## AVAILABLE RECORDS

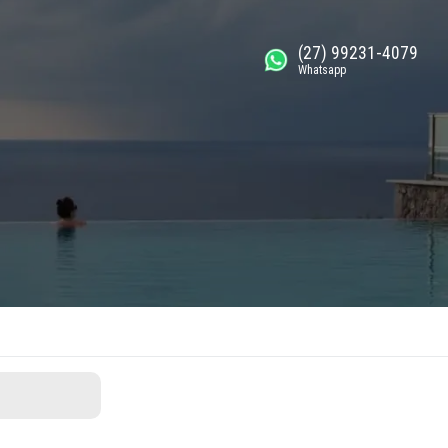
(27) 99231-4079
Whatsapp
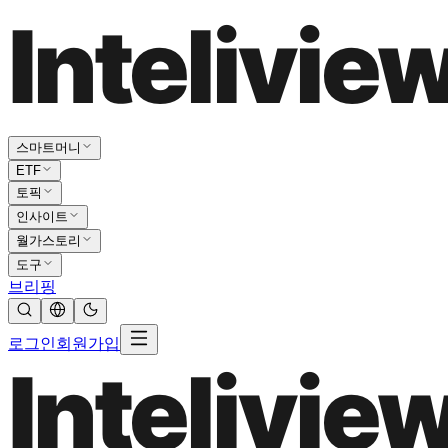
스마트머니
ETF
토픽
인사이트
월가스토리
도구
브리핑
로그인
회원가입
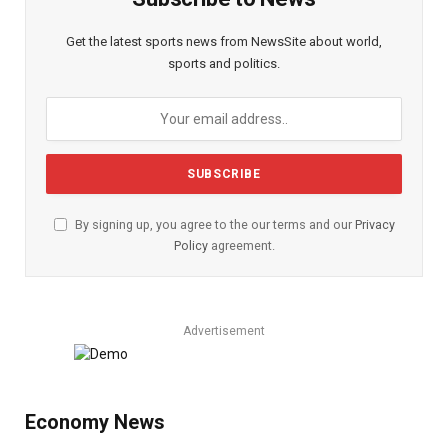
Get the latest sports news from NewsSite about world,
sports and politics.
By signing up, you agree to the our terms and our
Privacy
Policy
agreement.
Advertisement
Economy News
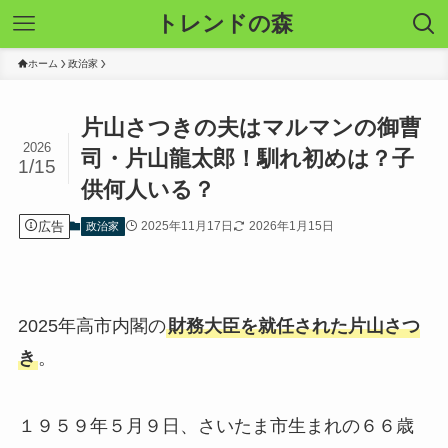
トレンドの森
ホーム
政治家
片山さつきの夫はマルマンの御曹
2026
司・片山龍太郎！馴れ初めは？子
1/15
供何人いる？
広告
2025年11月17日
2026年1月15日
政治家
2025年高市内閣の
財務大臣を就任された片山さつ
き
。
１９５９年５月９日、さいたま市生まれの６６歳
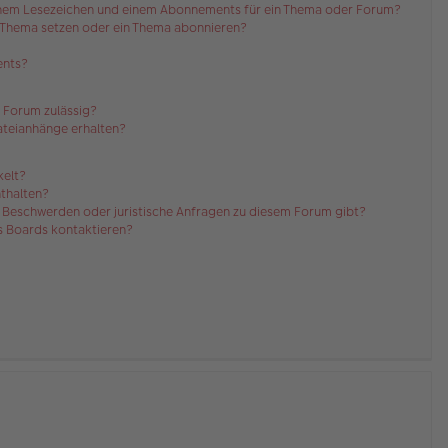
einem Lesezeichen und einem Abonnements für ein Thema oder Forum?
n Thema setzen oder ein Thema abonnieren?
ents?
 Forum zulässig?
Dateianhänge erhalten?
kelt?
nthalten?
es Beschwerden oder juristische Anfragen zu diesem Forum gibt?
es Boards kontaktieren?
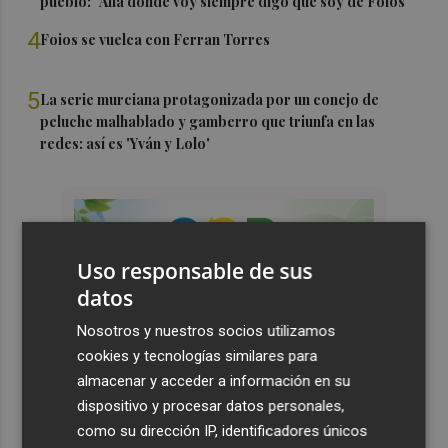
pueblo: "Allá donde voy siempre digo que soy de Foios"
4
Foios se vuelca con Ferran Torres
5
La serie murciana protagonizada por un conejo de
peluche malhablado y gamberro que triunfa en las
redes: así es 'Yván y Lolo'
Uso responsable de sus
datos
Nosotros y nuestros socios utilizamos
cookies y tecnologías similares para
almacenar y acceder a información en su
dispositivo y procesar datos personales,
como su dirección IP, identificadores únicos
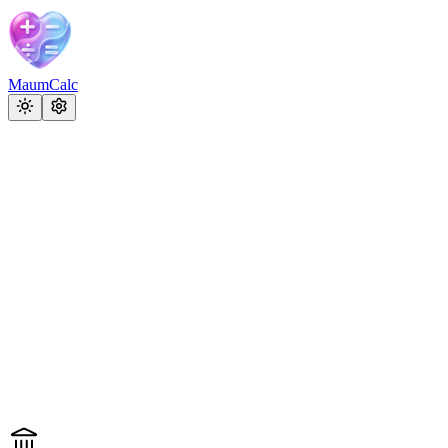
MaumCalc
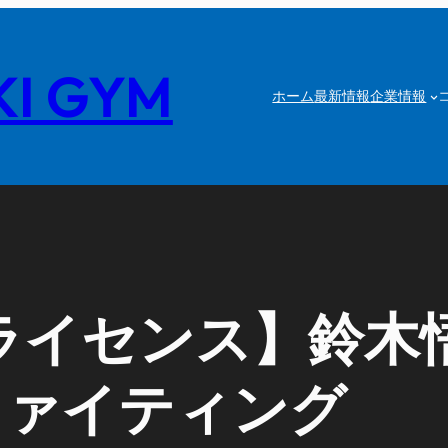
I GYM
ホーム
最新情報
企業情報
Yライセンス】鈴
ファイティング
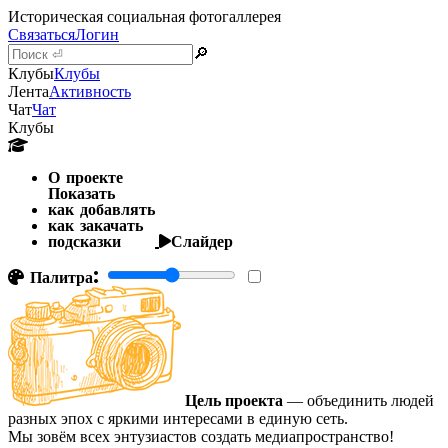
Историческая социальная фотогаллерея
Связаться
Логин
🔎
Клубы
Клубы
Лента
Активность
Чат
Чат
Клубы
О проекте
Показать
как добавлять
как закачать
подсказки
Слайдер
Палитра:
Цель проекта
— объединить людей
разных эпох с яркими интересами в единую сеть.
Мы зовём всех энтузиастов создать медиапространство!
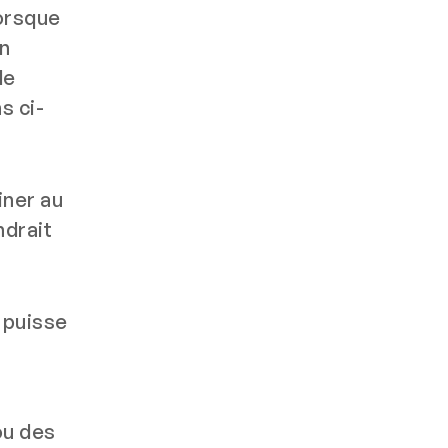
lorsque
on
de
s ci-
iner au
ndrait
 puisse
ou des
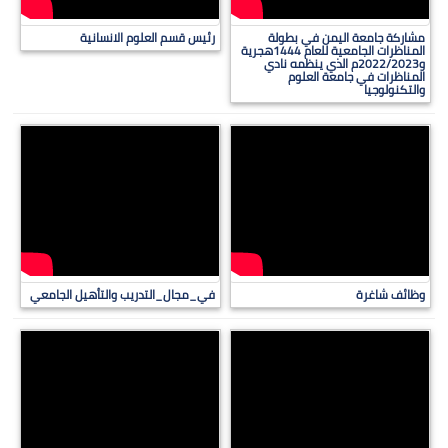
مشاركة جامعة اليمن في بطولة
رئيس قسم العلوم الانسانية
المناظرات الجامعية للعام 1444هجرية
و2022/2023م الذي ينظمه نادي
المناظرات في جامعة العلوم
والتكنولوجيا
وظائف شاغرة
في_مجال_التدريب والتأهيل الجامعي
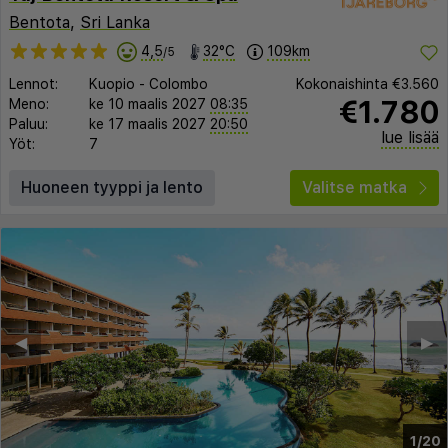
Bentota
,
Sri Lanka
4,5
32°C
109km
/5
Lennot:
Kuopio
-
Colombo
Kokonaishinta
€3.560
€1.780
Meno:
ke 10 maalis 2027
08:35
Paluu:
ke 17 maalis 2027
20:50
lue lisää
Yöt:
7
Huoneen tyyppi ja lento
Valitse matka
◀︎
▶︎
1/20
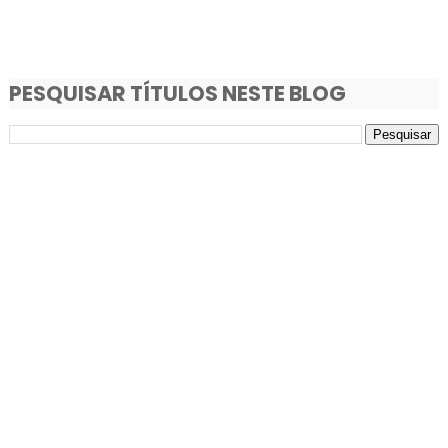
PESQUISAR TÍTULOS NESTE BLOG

## REQUIRED WORK
Count the lines in the listing above that include the word "datos", and respond with that number alone.

## WRITTEN RESPONSE
2